By Dr Ananya Mandal, MD
Gilbert’s syndrome is usually without symptoms. Patients with the condition may develop mild jaundice.
Usually the condition is diagnosed in the late teens or early twenties. Many patients suffering from this condition are unaware and it does not hamper their daily living in any manner.
However, mild albeit long standing jaundice may worry many patients and they may seek diagnosis of the condition. There may be fears about more serious disorders of the liver.
A confirmed diagnosis of Gilbert’s syndrome that usually requires no treatment allays these fears. Usually Gilbert’s syndrome is a chance finding that is detected on routine blood tests.
Thus for diagnosis of Gilbert’s syndrome steps taken include medical history, physical examination and so forth. (1-6)
Detailed medical history is taken, including past history of jaundice and family history of long standing jaundice or Gilbert’s syndrome.
This involves a thorough look at liver and gastrointestinal system. Jaundice can be detected clinically in the eyes, skin and oral mucous membranes.
Routine blood counts are prescribed. This can often indicate infectious liver diseases or other infections that may lead to raised white blood cell counts.
In Gilbert’s syndrome there is a normal Reticulocyte count. Reticulocytes are blood cells that go on to mature and form Red blood cells.
In case of jaundice due to increased breakdown of RBCs and thus increased production of bilirubin (called haemolytic anemia) the Reticulocyte count is raised.
A normal number of reticulocytes indicates Gilbert’s syndrome and absence of haemolytic anemia.
Liver function test
Liver function tests are ordered. Primarily a rise in unconjugated bilirubin is found in blood.
If the other parameters like conjugated bilirubin and liver enzyme levels (AST – Aspartate transaminase, ALT – Alanine transaminase and lactate dehydrogenase) are normal and there is elevation of unconjugated bilirubin, Gilbert’s syndrome is suspected.

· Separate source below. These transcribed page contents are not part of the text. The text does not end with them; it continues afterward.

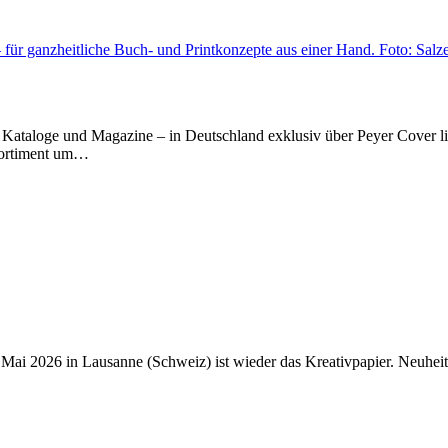
r, Kataloge und Magazine – in Deutschland exklusiv über Peyer Cover l
 Sortiment um…
ai 2026 in Lausanne (Schweiz) ist wieder das Kreativpapier. Neuheiten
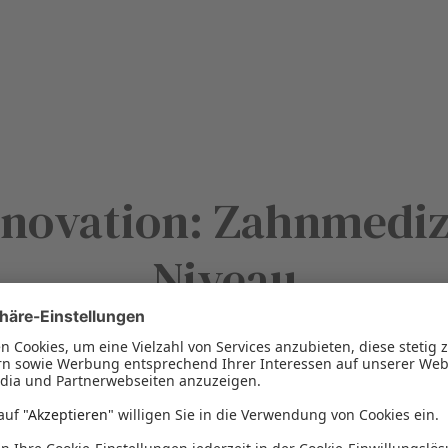
nnovation: Zahnmedi
Niveau
 Materialien und Geräte zu verwenden, um eine erstklassige zah
nd bringt neuestes Fachwissen und Fähigkeiten in jede Behandlu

Gilbert's syndrome patients tend to have total serum bilirubin levels from 17-100 μmol/L. Mean values are lower in women than in men.
Bilirubin levels can, however, fluctuate in Gilbert’s Syndrome and it is possible that they can be within the normal range over a long period of time making diagnosis difficult.
The bilirubin level is raised if the patient is fasted for around 48 hours or if a drug Nicotinic acid is given intravenously. This is diagnostic of unconjugated hyperbilirubinemia that occurs in Gilbert’s syndrome.
Liver biopsy involves taking a sample tissue from the liver using a long hollow needle. This test is not required to diagnose Gilbert’s syndrome.
However, if the clinical findings are inadequate and there is a confusion regarding diagnosis, this test may be prescribed to exclude other liver diseases.
If a normal liver is stained with specific dyes it is noted that UGT is present in all parts of the liver and especially high in concentration in a special zone 3 of the liver. This zone is considered to play a role in the excretion of bile acids.
In patients with Gilbert’s syndrome it is seen that staining for UGT is low all over the liver and a fait stain is detected in the zone 3 confirming low or insufficient UGT.
Urine contains lower levels of urobilinogen. There is no bilirubin in urine.
Although the disease is caused due to a faulty gene that codes for the UGT enzyme, there are no specific prescribed genetic tests to diagnose Gilbert’s syndrome.
Genetic tests looking at the UGT1A1 gene may however be used in the laboratory to confirm the diagnosis. This is not recommended routinely.
Another experimental tool is an immunohistochemical assay. Here a set of polyclonal antibodies against UDP-glucuronosyltransferase enzyme are made to react with the blood sample.
An antibody binds to its target protein (in this case the UGT enzyme). If the levels of the enzyme are low, it can be detected by assaying the amount of binding to the antibodies.
Ruling out other conditions
Other diagnosis that needs to be ruled out includes Crigler-Najjar syndrome type I and type II.